Watching You Without Me: A novel
A return to one’s childhood home can be a fraught undertaking in any circumstance. If you’re a forty-something divorcee who sprinted off to college more than half-a-lifetime ago, leaving your martyr-leaning mother to care for your “mentally handicapped” sister, the circling back may be rockier than expected.
Such is the set-up for Lynn Coady’s latest novel, Watching You Without Me, where Toronto legal-consultant Karen returns home to transition sister Kelli after their mother’s death. Old traumas and resurgent guilt end up being secondary concerns, however—because why is semi-hunky caregiver Trevor so at ease with all parts of Kelli’s world? And why does he have a key to the family’s house?
Karen, we learn, fled her small Nova Scotian town—and her mother Irene’s unrelenting dutifulness—after high school. Big sister Kelli’s bottomless needs seemed a trap Karen hoped to escape and that she urged her mother to abandon. Irene, however, unable to consign Kelli to an institution, looked after her across decades, enlisting an ever-expanding team of caregivers for Kelli as her own health declined. When Karen shows up to handle affairs following the funeral, she discovers a patchwork of agency-deployed helpers appearing for shifts.
Most dedicated of all is Trevor, dispatched from Bestlife, an agency whose name evokes both the upbeat and the creepy—a fitting employer, actually, for Trevor himself. Karen finds Trevor’s rapport with Kelli reassuring, initially, if too casual; she also finds Trevor’s physicality mildly thrilling and then overly insistent. Trevor is ever-eager to please, to assist. Though his official duties extend only to taking Kelli on neighborhood walks, he volunteers to mow the lawn, clean the gutters, and more; before long he’s providing Karen with suggestions—adamant ones—for Kelli’s care and even the proper realtor to assist with a sale of the family home. “You’re gonna want someone you can trust,” Trevor counsels, a complicated piece of advice, to say the least, coming from his mouth.
As Trevor’s participation in Karen’s life becomes increasingly manipulative—and a bit narratively clunky, at times—a more nuanced spotlight falls on Karen’s attempts to make peace with her own past. Buried in the uncertainty she feels about reoccupying the family home is a strain of sad, wishful thinking, a yearning to believe Kelli’s situation will smooth out.

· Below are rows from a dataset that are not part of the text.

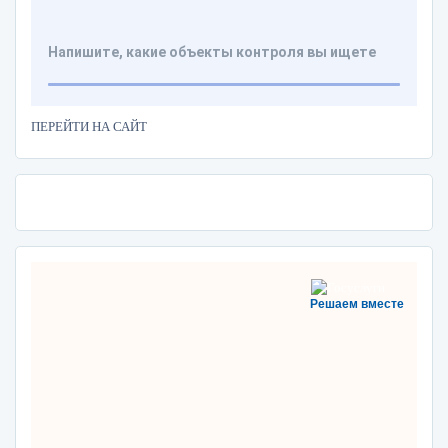
ПЕРЕЙТИ НА САЙТ
Решаем вместе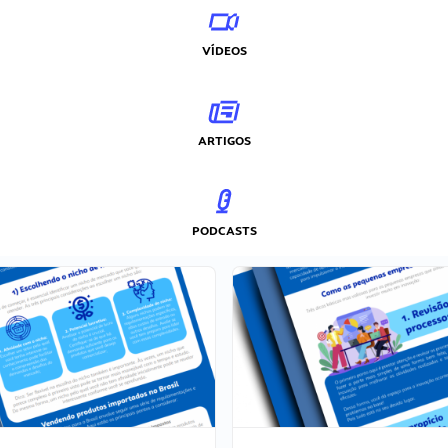
VÍDEOS
ARTIGOS
PODCASTS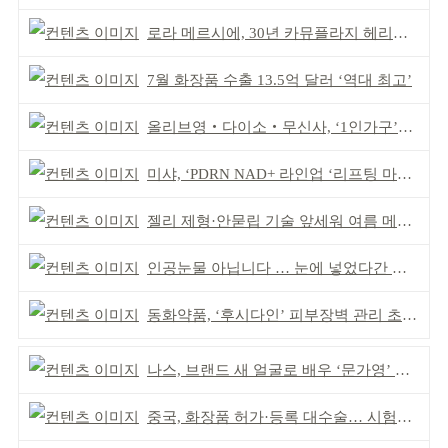
로라 메르시에, 30년 카뮤플라지 헤리티지 담아
7월 화장품 수출 13.5억 달러 ‘역대 최고’
올리브영‧다이소‧무신사, ‘1인가구’가 이끈다
미샤, ‘PDRN NAD+ 라인업 ‘리프팅 마스크’ 출시
젤리 제형·안묻립 기술 앞세워 여름 메이크업 시장 공략
인공눈물 아닙니다 … 눈에 넣었다간 각막 손상
동화약품, ‘후시다인’ 피부장벽 관리 초점 ‘리브랜딩’
나스, 브랜드 새 얼굴로 배우 ‘문가영’ 발탁
중국, 화장품 허가·등록 대수술… 시험자료 공용 허용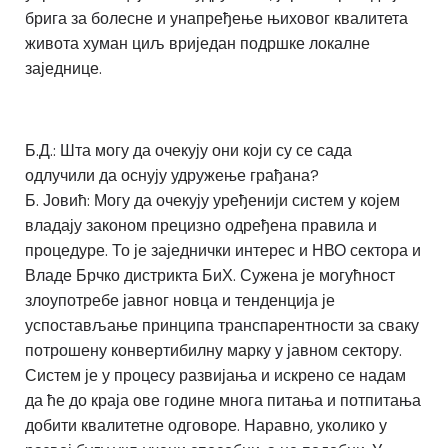
брига за болесне и унапређење њиховог квалитета
живота хуман циљ вриједан подршке локалне
заједнице.
Б.Д.: Шта могу да очекују они који су се сада
одлучили да оснују удружење грађана?
Б. Јовић: Могу да очекују уређенији систем у којем
владају законом прецизно одређена правила и
процедуре. То је заједнички интерес и НВО сектора и
Владе Брчко дистрикта БиХ. Сужена је могућност
злоупотребе јавног новца и тенденција је
успостављање принципа транспарентности за сваку
потрошену конвертибилну марку у јавном сектору.
Систем је у процесу развијања и искрено се надам
да ће до краја ове године многа питања и потпитања
добити квалитетне одговоре. Наравно, уколико у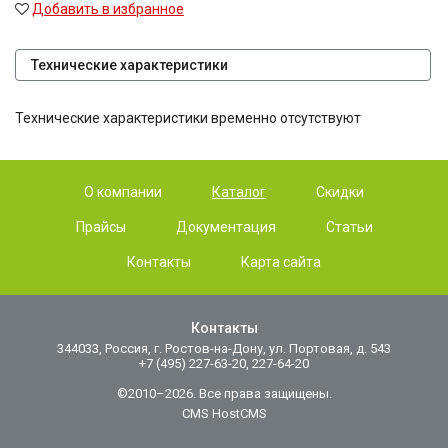
Добавить в избранное
Технические характеристики
Технические характеристики временно отсутствуют
О компании
Каталог
Скидки
Прайсы
Документация
Статьи
Контакты
Карта сайта
Контакты
344033, Россия, г. Ростов-на-Дону, ул. Портовая, д. 543
+7 (495) 227-63-20, 227-64-20
©2010–2026. Все права защищены.
CMS HostCMS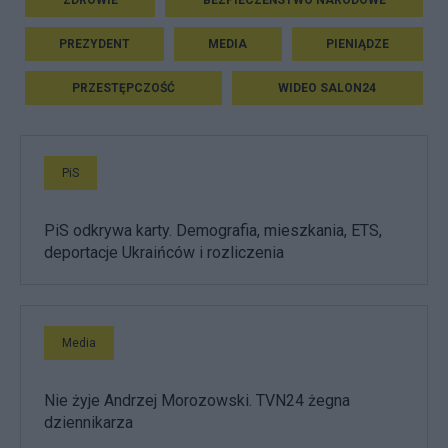
PREZYDENT
MEDIA
PIENIĄDZE
PRZESTĘPCZOŚĆ
WIDEO SALON24
PiS
PiS odkrywa karty. Demografia, mieszkania, ETS,
deportacje Ukraińców i rozliczenia
Media
Nie żyje Andrzej Morozowski. TVN24 żegna
dziennikarza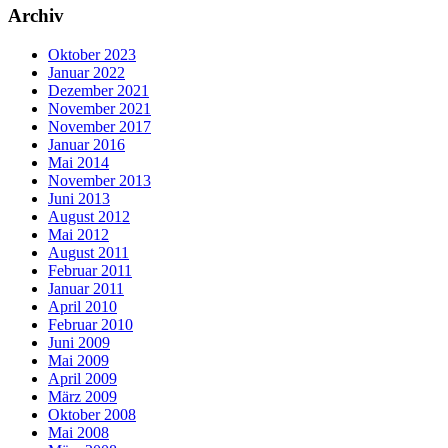
Archiv
Oktober 2023
Januar 2022
Dezember 2021
November 2021
November 2017
Januar 2016
Mai 2014
November 2013
Juni 2013
August 2012
Mai 2012
August 2011
Februar 2011
Januar 2011
April 2010
Februar 2010
Juni 2009
Mai 2009
April 2009
März 2009
Oktober 2008
Mai 2008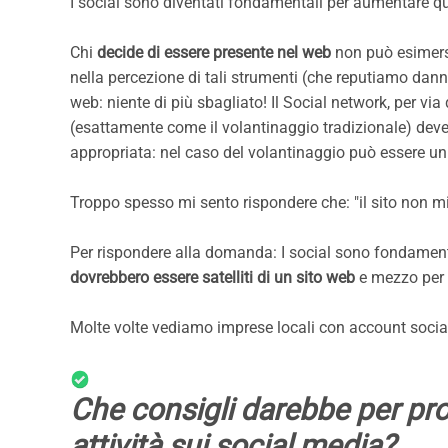
I social sono diventati fondamentali per aumentare qu
Chi
decide di essere presente nel web
non può esimersi
nella percezione di tali strumenti (che reputiamo dannos
web: niente di più sbagliato! Il Social network, per vi
(esattamente come il volantinaggio tradizionale) deve 
appropriata: nel caso del volantinaggio può essere un
Troppo spesso mi sento rispondere che: "il sito non mi
Per rispondere alla domanda: I social sono fondamenta
dovrebbero essere satelliti di un sito web
e mezzo per p
Molte volte vediamo imprese locali con account social 
Che consigli darebbe per pr
attività sui social media?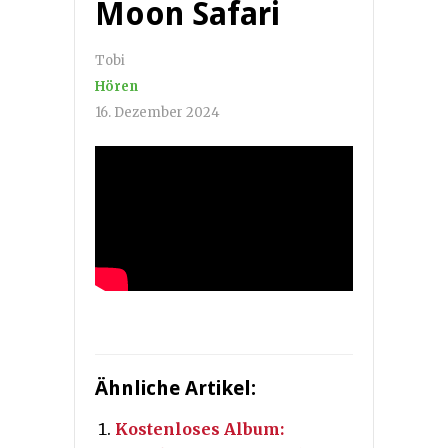
Moon Safari
Tobi
Hören
16. Dezember 2024
Ähnliche Artikel:
Kostenloses Album:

As the five weeks Karen has allotted for wrapping things up diminishes, she comes to appreciate the patterns in Kelli’s life that have become set in place—and it gives her pause. Procrastination ensues, an extended limbo of indecisiveness regarding her sister: with no Irene to harangue, Karen understands the gravity of abandoning her sister to strangers. She also, unexpectedly, empathizes with her mother’s travails.
This, really, is where the primary interest in the story resides. The flashier thriller-esque scenes with Trevor intermittently captivate, but his menace grows plodding as the story progresses and his machinations begin to spin in place. More engaging are Karen’s ongoing rationalizations about Trevor as well as her own reluctance to commit Kelli, both of which draw her closer to a type of sympathy with her mother; there are moments she seems to be channeling Irene, using her mother’s words, even. By excusing Irene’s reliance on Trevor—the very person who, ironically, she herself comes to rely on—she not only attempts to discern her mother’s motivations, she seems to blur the line between herself and the woman she once found a frustrating enigma.
Ultimately, Trevor’s hectoring trumps all. When Karen reflects on her own failed marriage (“The subconscious starts sending messages: Be vigilant. Don’t relax. Here’s a bogey man or two to keep your nerves on edge.”) she might as well be commenting on the strange gravity Trevor exerts on her and Kelli. As she turns to him again and again for insight into Irene herself, she recognizes just how much power she is granting Trevor—and how it makes the work of stabilizing her increasingly malleable personality all the more complicated.
Coady has arranged a delicate balancing act for herself—casting Trevor as creepy and appealing at the same time, enlisting him as both tormentor and confidant for Karen. It’s tough to keep the tension taut and credible throughout, and some readers may feel frustrated with Karen’s ongoing obliviousness, the broad allowances she makes for a man who bullies her. What isn’t frustrating is Karen’s struggle to accept her sister and her mother, to transmute guilt through decisiveness, and, finally, to make sense of the shards of her past. “There was something . . . that was drawing my mother and me closer together,” Karen acknowledges to herself even as Trevor’s menace fails to abate. “I felt like I was starting to see her in a way I hadn’t before—in a way that felt clear, sharp-edged, for once.” It’s the deepest thrill of the story.